Kiyo Points

Kiyo Points are a unique feature of the KiyoFi protocol, designed to improve capital efficiency without creating a speculative token. Unlike tradable assets, Kiyo Points are non-transferable credits earned by lenders in proportion to the amount they supply to the platform.

These points unlock extra utility within the system. A lender who deposits funds earns both interest and Kiyo Points, which can then be used to borrow liquidity again against their own deposits. This means your funds don’t just sit earning yield they also give you parallel borrowing power, letting you keep capital productive on both sides. Once the loan tied to those deposits is repaid, the corresponding Kiyo Points are deducted, keeping the system balanced and sustainable.

By allowing lenders to use their deposits and Kiyo Points together, the protocol effectively doubles the utility of supplied liquidity.
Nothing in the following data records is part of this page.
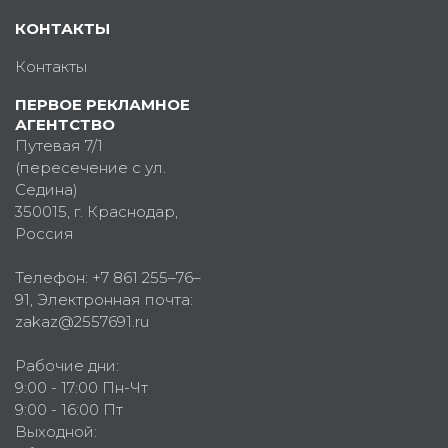
КОНТАКТЫ
Контакты
ПЕРВОЕ РЕКЛАМНОЕ
АГЕНТСТВО
Путевая 7/1
(пересечение с ул.
Седина)
350015
, г.
Краснодар,
Россия
Телефон:
+7 861 255–76–
91
, Электронная почта:
zakaz@2557691.ru
Рабочие дни:
9:00 - 17:00 Пн-Чт
9:00 - 16:00 Пт
Выходной:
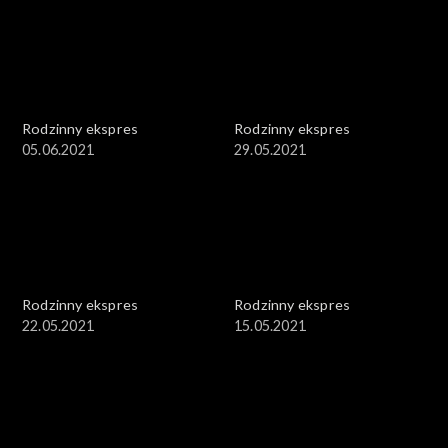
Rodzinny ekspres
Rodzinny ekspres
05.06.2021
29.05.2021
Rodzinny ekspres
Rodzinny ekspres
22.05.2021
15.05.2021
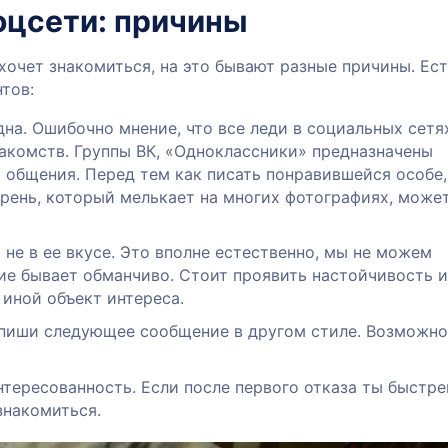
оцсети: причины
хочет знакомиться, на это бывают разные причины. Ес
тов:
на. Ошибочно мнение, что все леди в социальных сетя
акомств. Группы ВК, «Одноклассники» предназначены
 общения. Перед тем как писать понравившейся особе,
арень, который мелькает на многих фотографиях, може
ы не в ее вкусе. Это вполне естественно, мы не можем
ние бывает обманчиво. Стоит проявить настойчивость и
иной объект интереса.
апиши следующее сообщение в другом стиле. Возможно
тересованность. Если после первого отказа ты быстре
 знакомиться.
This makes lending more rewarding, borrowing more flexible, and the ecosystem more active, all without creating speculative or risky tradable tokens. ELI5 Think of Kiyo Points like store credits you get every time you lend. When you put money into KiyoFi, you don’t just earn interest you also get Kiyo Points, created in parallel to the amount you lend. You can use those points to borrow liquidity again, while your deposit is still earning yield. It’s like being able to use the same money twice once to earn, and once to borrow but only inside KiyoFi. When the loan is paid back, your points are cleared, keeping everything fair and balanced.

Kiyo Points transform lending into an active, more efficient process by letting liquidity be reused within the system. This boosts rewards for lenders, flexibility for borrowers, and overall stability for the protocol.

In short:

  • Lenders earn more utility from their deposits.

  • Borrowers access liquidity more flexibly.

  • The ecosystem benefits from increased participation and stability.